Retype every entry below exactly as it stands.

Transcribed page contents.
++++

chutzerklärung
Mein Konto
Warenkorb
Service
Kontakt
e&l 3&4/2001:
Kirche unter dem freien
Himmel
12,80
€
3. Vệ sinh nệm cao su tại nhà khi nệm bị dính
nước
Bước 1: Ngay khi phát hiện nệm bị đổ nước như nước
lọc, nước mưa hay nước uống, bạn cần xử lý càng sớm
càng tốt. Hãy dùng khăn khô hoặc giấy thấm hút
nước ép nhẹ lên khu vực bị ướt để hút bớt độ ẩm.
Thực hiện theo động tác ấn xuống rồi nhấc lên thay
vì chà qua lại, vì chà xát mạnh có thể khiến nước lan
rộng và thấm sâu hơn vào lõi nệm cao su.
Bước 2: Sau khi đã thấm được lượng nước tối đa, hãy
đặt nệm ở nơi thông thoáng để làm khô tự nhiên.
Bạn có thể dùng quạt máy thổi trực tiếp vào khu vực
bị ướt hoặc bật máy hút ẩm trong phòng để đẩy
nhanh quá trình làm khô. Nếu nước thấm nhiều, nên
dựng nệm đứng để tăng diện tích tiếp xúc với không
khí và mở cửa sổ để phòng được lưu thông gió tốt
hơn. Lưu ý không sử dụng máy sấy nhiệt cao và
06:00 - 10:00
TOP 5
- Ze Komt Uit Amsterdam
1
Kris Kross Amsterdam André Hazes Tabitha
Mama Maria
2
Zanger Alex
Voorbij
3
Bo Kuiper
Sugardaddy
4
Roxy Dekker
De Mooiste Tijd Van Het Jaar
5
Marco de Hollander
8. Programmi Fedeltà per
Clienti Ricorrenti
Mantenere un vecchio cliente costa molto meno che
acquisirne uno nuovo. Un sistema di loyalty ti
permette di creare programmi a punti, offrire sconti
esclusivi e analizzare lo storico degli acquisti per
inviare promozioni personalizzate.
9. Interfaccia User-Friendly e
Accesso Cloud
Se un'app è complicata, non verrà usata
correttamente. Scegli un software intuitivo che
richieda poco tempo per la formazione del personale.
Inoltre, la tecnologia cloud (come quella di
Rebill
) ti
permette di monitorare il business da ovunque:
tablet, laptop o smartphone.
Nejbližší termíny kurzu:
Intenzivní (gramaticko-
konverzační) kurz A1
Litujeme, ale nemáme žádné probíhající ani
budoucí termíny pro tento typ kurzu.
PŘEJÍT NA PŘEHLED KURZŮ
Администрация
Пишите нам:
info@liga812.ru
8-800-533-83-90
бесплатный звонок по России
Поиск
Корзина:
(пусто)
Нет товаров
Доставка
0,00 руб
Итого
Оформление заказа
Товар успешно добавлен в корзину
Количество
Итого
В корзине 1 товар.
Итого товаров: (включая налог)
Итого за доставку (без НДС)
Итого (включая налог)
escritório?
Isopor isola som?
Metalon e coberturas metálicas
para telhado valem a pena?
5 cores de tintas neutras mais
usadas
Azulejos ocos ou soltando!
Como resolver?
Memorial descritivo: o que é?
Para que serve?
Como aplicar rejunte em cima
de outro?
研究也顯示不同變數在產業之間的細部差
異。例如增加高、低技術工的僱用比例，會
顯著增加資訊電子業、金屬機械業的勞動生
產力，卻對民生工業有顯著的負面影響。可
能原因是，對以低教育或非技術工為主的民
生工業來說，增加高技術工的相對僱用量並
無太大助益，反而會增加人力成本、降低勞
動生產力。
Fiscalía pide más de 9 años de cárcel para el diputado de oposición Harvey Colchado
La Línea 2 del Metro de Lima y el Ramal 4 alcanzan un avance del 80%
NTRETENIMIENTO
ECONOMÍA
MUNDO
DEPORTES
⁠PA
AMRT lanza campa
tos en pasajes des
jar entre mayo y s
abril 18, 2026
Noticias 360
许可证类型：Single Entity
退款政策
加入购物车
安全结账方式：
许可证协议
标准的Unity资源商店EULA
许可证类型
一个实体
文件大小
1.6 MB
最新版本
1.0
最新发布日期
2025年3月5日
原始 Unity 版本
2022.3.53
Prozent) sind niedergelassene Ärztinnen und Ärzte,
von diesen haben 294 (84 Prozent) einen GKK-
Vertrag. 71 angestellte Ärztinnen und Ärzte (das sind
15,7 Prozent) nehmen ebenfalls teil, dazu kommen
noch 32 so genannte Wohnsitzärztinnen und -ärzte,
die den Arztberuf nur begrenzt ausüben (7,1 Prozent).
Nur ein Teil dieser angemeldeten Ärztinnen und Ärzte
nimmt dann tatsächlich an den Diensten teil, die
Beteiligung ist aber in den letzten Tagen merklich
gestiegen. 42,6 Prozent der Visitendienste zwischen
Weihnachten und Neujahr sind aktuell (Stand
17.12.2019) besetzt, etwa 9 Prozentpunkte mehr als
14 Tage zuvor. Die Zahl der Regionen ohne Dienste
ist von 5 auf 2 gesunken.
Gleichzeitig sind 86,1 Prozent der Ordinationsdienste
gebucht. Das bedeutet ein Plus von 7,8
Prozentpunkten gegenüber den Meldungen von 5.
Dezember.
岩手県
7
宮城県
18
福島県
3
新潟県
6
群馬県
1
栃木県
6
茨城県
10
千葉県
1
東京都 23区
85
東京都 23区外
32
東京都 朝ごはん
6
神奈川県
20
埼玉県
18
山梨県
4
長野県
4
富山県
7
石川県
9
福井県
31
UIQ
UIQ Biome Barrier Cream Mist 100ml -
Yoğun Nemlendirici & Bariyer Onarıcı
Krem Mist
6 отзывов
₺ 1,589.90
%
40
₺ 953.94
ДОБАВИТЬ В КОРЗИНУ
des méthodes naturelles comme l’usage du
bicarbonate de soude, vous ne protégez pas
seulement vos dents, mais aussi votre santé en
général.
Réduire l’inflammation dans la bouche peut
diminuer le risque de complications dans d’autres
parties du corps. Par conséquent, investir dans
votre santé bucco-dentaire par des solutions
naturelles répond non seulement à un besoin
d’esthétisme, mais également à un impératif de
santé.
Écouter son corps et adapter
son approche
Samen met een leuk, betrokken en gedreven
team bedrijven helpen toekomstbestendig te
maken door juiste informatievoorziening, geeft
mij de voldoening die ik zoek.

++++

RESULT FOR THIS EXERCISE.
chutzerklärung
Mein Konto
Warenkorb
Service
Kontakt
e&l 3&4/2001:
Kirche unter dem freien
Himmel
12,80
€
3. Vệ sinh nệm cao su tại nhà khi nệm bị dính
nước
Bước 1: Ngay khi phát hiện nệm bị đổ nước như nước
lọc, nước mưa hay nước uống, bạn cần xử lý càng sớm
càng tốt. Hãy dùng khăn khô hoặc giấy thấm hút
nước ép nhẹ lên khu vực bị ướt để hút bớt độ ẩm.
Thực hiện theo động tác ấn xuống rồi nhấc lên thay
vì chà qua lại, vì chà xát mạnh có thể khiến nước lan
rộng và thấm sâu hơn vào lõi nệm cao su.
Bước 2: Sau khi đã thấm được lượng nước tối đa, hãy
đặt nệm ở nơi thông thoáng để làm khô tự nhiên.
Bạn có thể dùng quạt máy thổi trực tiếp vào khu vực
bị ướt hoặc bật máy hút ẩm trong phòng để đẩy
nhanh quá trình làm khô. Nếu nước thấm nhiều, nên
dựng nệm đứng để tăng diện tích tiếp xúc với không
khí và mở cửa sổ để phòng được lưu thông gió tốt
hơn. Lưu ý không sử dụng máy sấy nhiệt cao và
06:00 - 10:00
TOP 5
- Ze Komt Uit Amsterdam
1
Kris Kross Amsterdam André Hazes Tabitha
Mama Maria
2
Zanger Alex
Voorbij
3
Bo Kuiper
Sugardaddy
4
Roxy Dekker
De Mooiste Tijd Van Het Jaar
5
Marco de Hollander
8. Programmi Fedeltà per
Clienti Ricorrenti
Mantenere un vecchio cliente costa molto meno che
acquisirne uno nuovo. Un sistema di loyalty ti
permette di creare programmi a punti, offrire sconti
esclusivi e analizzare lo storico degli acquisti per
inviare promozioni personalizzate.
9. Interfaccia User-Friendly e
Accesso Cloud
Se un'app è complicata, non verrà usata
correttamente. Scegli un software intuitivo che
richieda poco tempo per la formazione del personale.
Inoltre, la tecnologia cloud (come quella di
Rebill
) ti
permette di monitorare il business da ovunque:
tablet, laptop o smartphone.
Nejbližší termíny kurzu:
Intenzivní (gramaticko-
konverzační) kurz A1
Litujeme, ale nemáme žádné probíhající ani
budoucí termíny pro tento typ kurzu.
PŘEJÍT NA PŘEHLED KURZŮ
Администрация
Пишите нам:
info@liga812.ru
8-800-533-83-90
бесплатный звонок по России
Поиск
Корзина:
(пусто)
Нет товаров
Доставка
0,00 руб
Итого
Оформление заказа
Товар успешно добавлен в корзину
Количество
Итого
В корзине 1 товар.
Итого товаров: (включая налог)
Итого за доставку (без НДС)
Итого (включая налог)
escritório?
Isopor isola som?
Metalon e coberturas metálicas
para telhado valem a pena?
5 cores de tintas neutras mais
usadas
Azulejos ocos ou soltando!
Como resolver?
Memorial descritivo: o que é?
Para que serve?
Como aplicar rejunte em cima
de outro?
研究也顯示不同變數在產業之間的細部差
異。例如增加高、低技術工的僱用比例，會
顯著增加資訊電子業、金屬機械業的勞動生
產力，卻對民生工業有顯著的負面影響。可
能原因是，對以低教育或非技術工為主的民
生工業來說，增加高技術工的相對僱用量並
無太大助益，反而會增加人力成本、降低勞
動生產力。
Fiscalía pide más de 9 años de cárcel para el diputado de oposición Harvey Colchado
La Línea 2 del Metro de Lima y el Ramal 4 alcanzan un avance del 80%
NTRETENIMIENTO
ECONOMÍA
MUNDO
DEPORTES
⁠PA
AMRT lanza campa
tos en pasajes des
jar entre mayo y s
abril 18, 2026
Noticias 360
许可证类型：Single Entity
退款政策
加入购物车
安全结账方式：
许可证协议
标准的Unity资源商店EULA
许可证类型
一个实体
文件大小
1.6 MB
最新版本
1.0
最新发布日期
2025年3月5日
原始 Unity 版本
2022.3.53
Prozent) sind niedergelassene Ärztinnen und Ärzte,
von diesen haben 294 (84 Prozent) einen GKK-
Vertrag. 71 angestellte Ärztinnen und Ärzte (das sind
15,7 Prozent) nehmen ebenfalls teil, dazu kommen
noch 32 so genannte Wohnsitzärztinnen und -ärzte,
die den Arztberuf nur begrenzt ausüben (7,1 Prozent).
Nur ein Teil dieser angemeldeten Ärztinnen und Ärzte
nimmt dann tatsächlich an den Diensten teil, die
Beteiligung ist aber in den letzten Tagen merklich
gestiegen. 42,6 Prozent der Visitendienste zwischen
Weihnachten und Neujahr sind aktuell (Stand
17.12.2019) besetzt, etwa 9 Prozentpunkte mehr als
14 Tage zuvor. Die Zahl der Regionen ohne Dienste
ist von 5 auf 2 gesunken.
Gleichzeitig sind 86,1 Prozent der Ordinationsdienste
gebucht. Das bedeutet ein Plus von 7,8
Prozentpunkten gegenüber den Meldungen von 5.
Dezember.
岩手県
7
宮城県
18
福島県
3
新潟県
6
群馬県
1
栃木県
6
茨城県
10
千葉県
1
東京都 23区
85
東京都 23区外
32
東京都 朝ごはん
6
神奈川県
20
埼玉県
18
山梨県
4
長野県
4
富山県
7
石川県
9
福井県
31
UIQ
UIQ Biome Barrier Cream Mist 100ml -
Yoğun Nemlendirici & Bariyer Onarıcı
Krem Mist
6 отзывов
₺ 1,589.90
%
40
₺ 953.94
ДОБАВИТЬ В КОРЗИНУ
des méthodes naturelles comme l’usage du
bicarbonate de soude, vous ne protégez pas
seulement vos dents, mais aussi votre santé en
général.
Réduire l’inflammation dans la bouche peut
diminuer le risque de complications dans d’autres
parties du corps. Par conséquent, investir dans
votre santé bucco-dentaire par des solutions
naturelles répond non seulement à un besoin
d’esthétisme, mais également à un impératif de
santé.
Écouter son corps et adapter
son approche
Samen met een leuk, betrokken en gedreven
team bedrijven helpen toekomstbestendig te
maken door juiste informatievoorziening, geeft
mij de voldoening die ik zoek.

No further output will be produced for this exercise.